> **Task requirements**:
With the line containing "quite difficult, in" as the final line, restate exactly every line of the data below from the first one onward, and copy no pictures.
====================
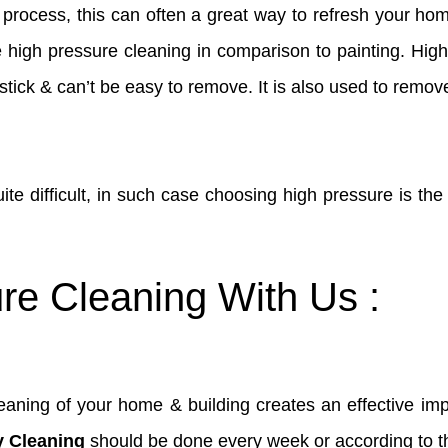
e process, this can often a great way to refresh your ho
ke high pressure cleaning in comparison to painting. Hi
stick & can’t be easy to remove. It is also used to remove
quite difficult, in such case choosing high pressure is th
re Cleaning With Us :
aning of your home & building creates an effective impr
y Cleaning
should be done every week or according to the 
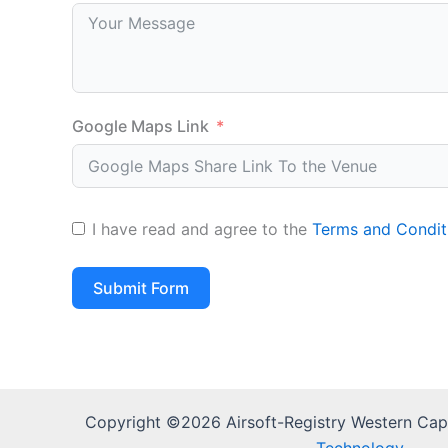
Google Maps Link
I have read and agree to the
Terms and Condit
Submit Form
Copyright ©2026 Airsoft-Registry Western Ca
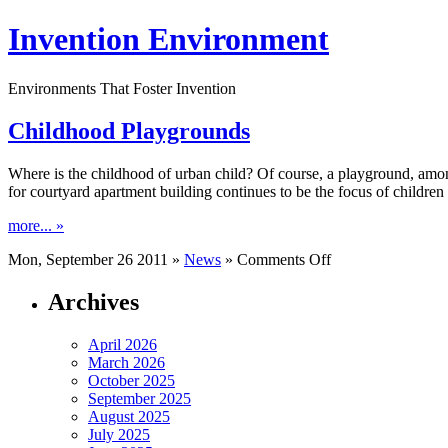
Invention Environment
Environments That Foster Invention
Childhood Playgrounds
Where is the childhood of urban child? Of course, a playground, among
for courtyard apartment building continues to be the focus of children 
more... »
on
Mon, September 26 2011 »
News
»
Comments Off
Childhood
Playgrounds
Archives
April 2026
March 2026
October 2025
September 2025
August 2025
July 2025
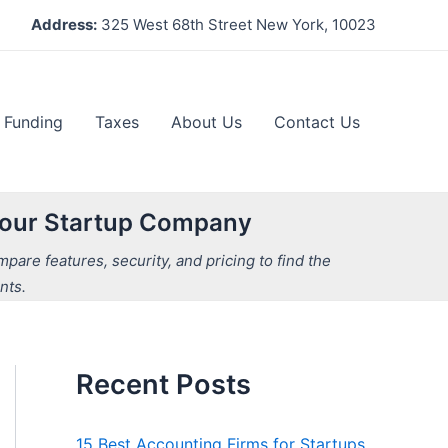
Address:
325 West 68th Street New York, 10023
Funding
Taxes
About Us
Contact Us
 Your Startup Company
are features, security, and pricing to find the
nts.
Recent Posts
15 Best Accounting Firms for Startups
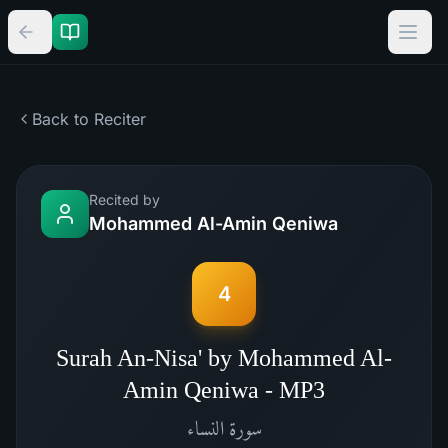
Back to Reciter
Recited by
Mohammed Al-Amin Qeniwa
4
Surah An-Nisa' by Mohammed Al-
Amin Qeniwa - MP3
النساء
سورة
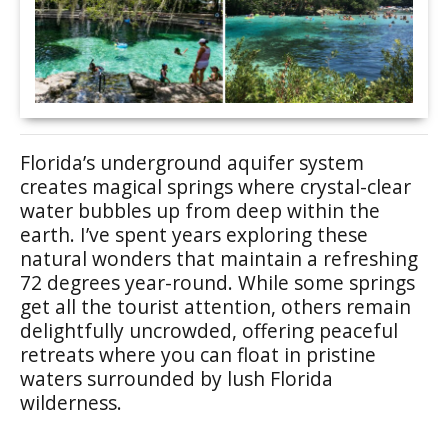
Florida’s underground aquifer system
creates magical springs where crystal-clear
water bubbles up from deep within the
earth. I’ve spent years exploring these
natural wonders that maintain a refreshing
72 degrees year-round. While some springs
get all the tourist attention, others remain
delightfully uncrowded, offering peaceful
retreats where you can float in pristine
waters surrounded by lush Florida
wilderness.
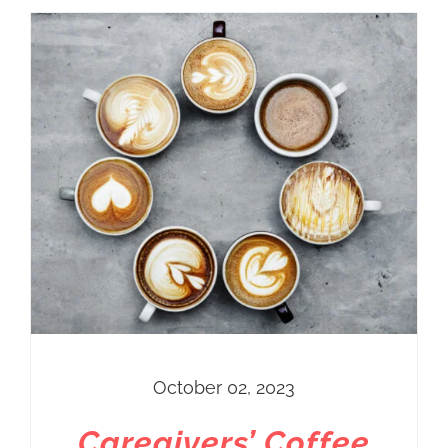
October 02, 2023
Caregivers’ Coffee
====================
> **Exercise response**:
e process, this can often a great way to refresh your ho
ke high pressure cleaning in comparison to painting. Hi
stick & can’t be easy to remove. It is also used to remove
quite difficult, in such case choosing high pressure is th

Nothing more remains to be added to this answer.